Extracted records
= Beginning of Section =
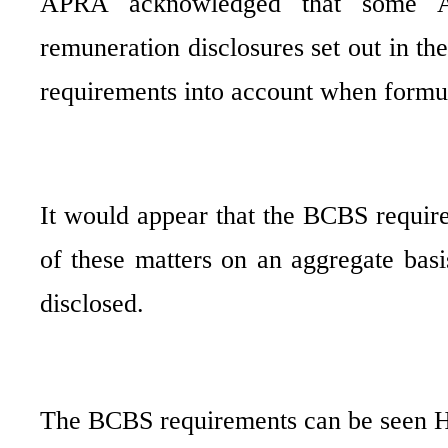
APRA acknowledged that some AD
remuneration disclosures set out in th
requirements into account when formulat
It would appear that the BCBS requir
of these matters on an aggregate basis
disclosed.
The BCBS requirements can be seen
= End of Section =
# WHAT IS BEING ASKED
If pictures appear among the records, do not carry them over; retype the rest exactly.

# SOLUTION FOR THIS TASK
APRA acknowledged that some AD
remuneration disclosures set out in th
requirements into account when formulat
It would appear that the BCBS requir
of these matters on an aggregate basis
disclosed.
The BCBS requirements can be seen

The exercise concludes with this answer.